Lombardy Has No Forests, But Any Amount Of Groups Of Trees; Moreover
(What Is Very Remarkable), It Is All Cultivated In Fields More Or Less
Square.
These fields have ditches round them, full of mud and water
running slowly, and some of them are themselves under water in order
to cultivate rice.
All these fields have a few trees bordering them,
apart from the standing clumps; but these trees are not very high.
There are no open views in Lombardy, and Lombardy is all the same.
Irregular large farmsteads stand at random all up and down the
country; no square mile of Lombardy is empty. There are many, many
little villages; many straggling small towns about seven to eight
miles apart, and a great number of large towns from thirty to fifty
miles apart. Indeed, this very road to Piacenza, which the rain now
covered with a veil of despair, was among the longest stretches
between any two large towns, although it was less than fifty miles.
On the map, before coming to this desolate place, there seemed a
straighter and a better way to Rome than this great road.

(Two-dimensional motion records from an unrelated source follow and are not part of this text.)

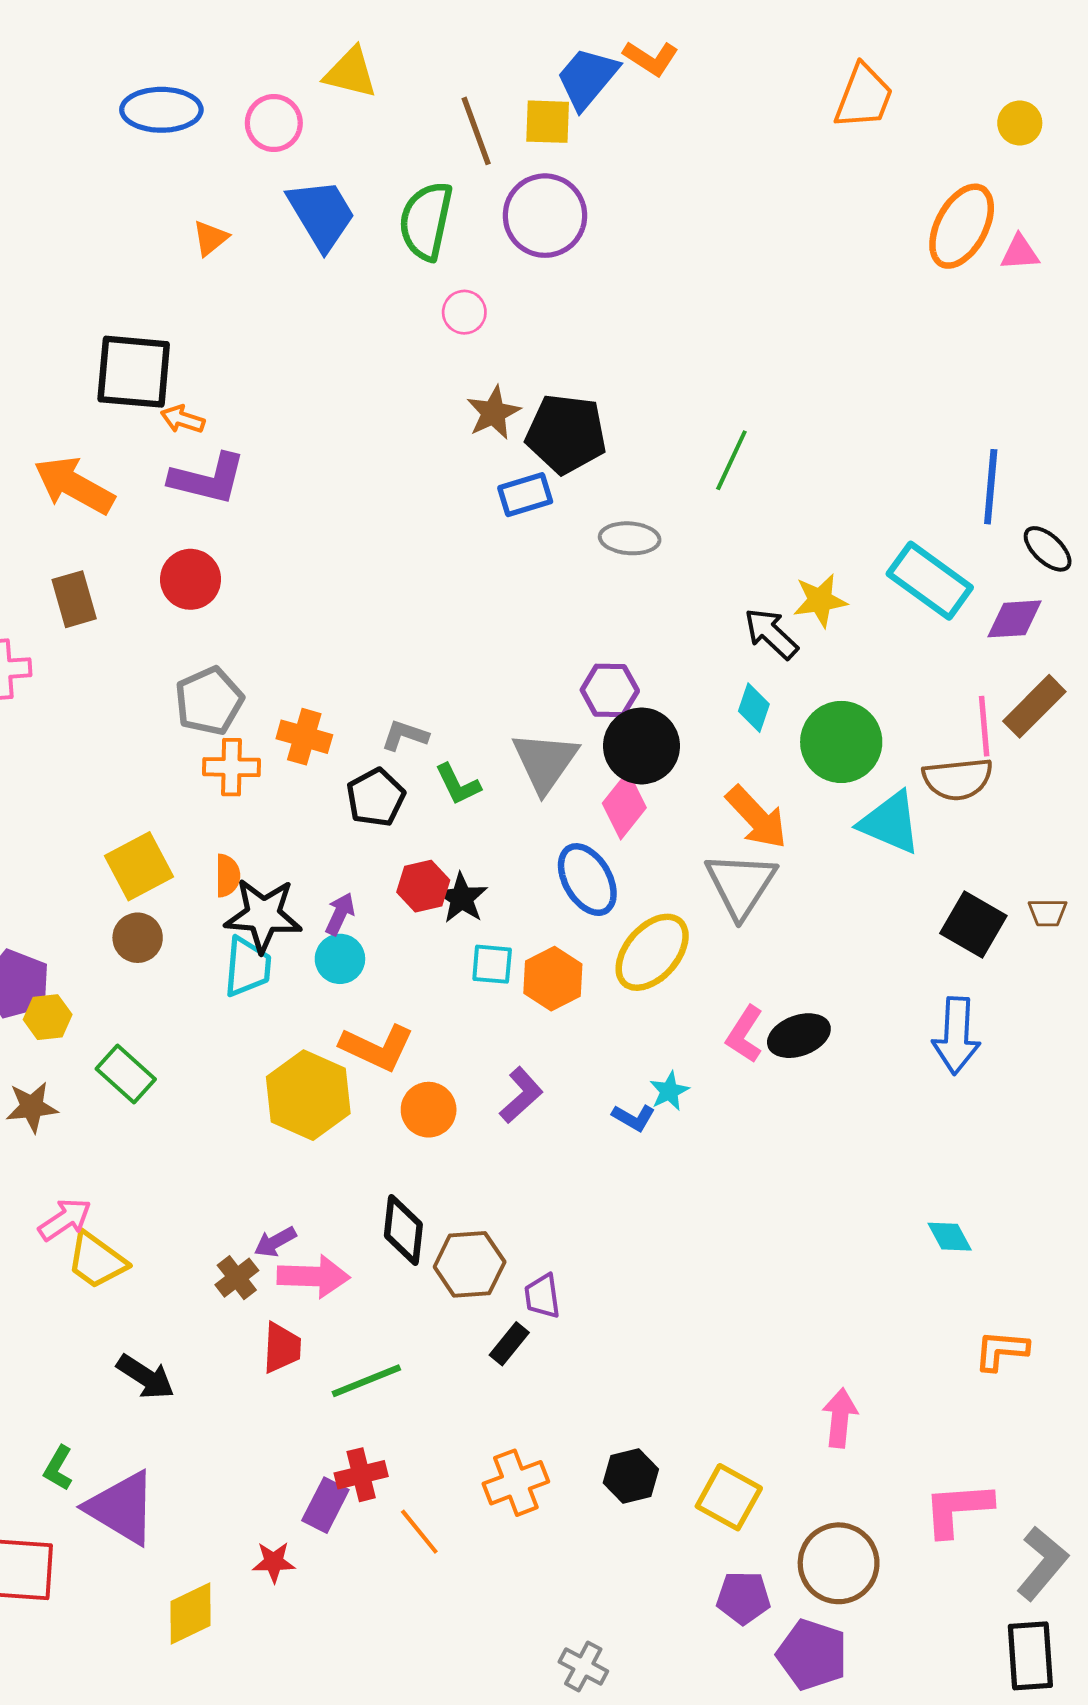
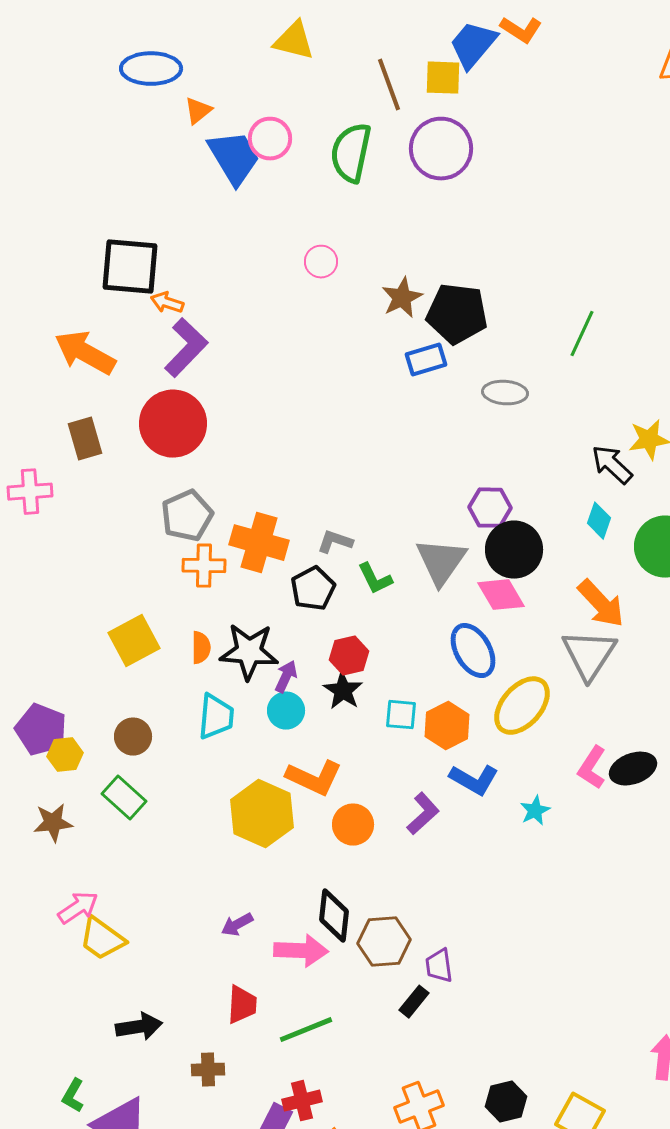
pink circle: (274, 123) -> (270, 139), moved
blue trapezoid: (321, 214) -> (234, 158), moved
orange triangle: (210, 238) -> (198, 111), moved
pink circle: (464, 312) -> (321, 262), moved
purple L-shape: (208, 479) -> (186, 348), turned -60
red circle: (191, 579) -> (173, 424), size x1.5
orange cross: (304, 737) -> (259, 543), size x1.4
pink diamond: (624, 805) -> (501, 595), turned -69
black star: (462, 898) -> (343, 691), moved
black star: (263, 915) -> (249, 652), moved
brown circle: (138, 938) -> (133, 737), moved
blue L-shape: (634, 1118) -> (474, 780), moved, size x1.5
pink arrow: (314, 1276) -> (301, 951), moved
brown cross: (237, 1278) -> (208, 1070), moved, turned 36
black arrow: (146, 1377) -> (139, 1027), turned -42

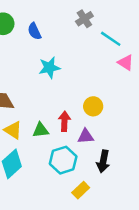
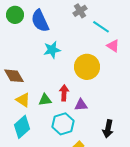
blue semicircle: (34, 31) -> (40, 21), size x1.6
yellow circle: (93, 106) -> (87, 67), moved, size x1.6
black arrow: (103, 161) -> (108, 129), moved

There is a
river called the Lambro, which comes east of Milan and cuts the
Piacenzan road at a place called Melegnano. It seemed to lead straight
down to a point on the Po, a little above Piacenza. This stream one
could follow (so it seemed), and when it joined the Po get a boat or
ferry, and see on the other side the famous Trebbia, where Hannibal
conquered and Joubert fell, and so make straight on for the Apennine.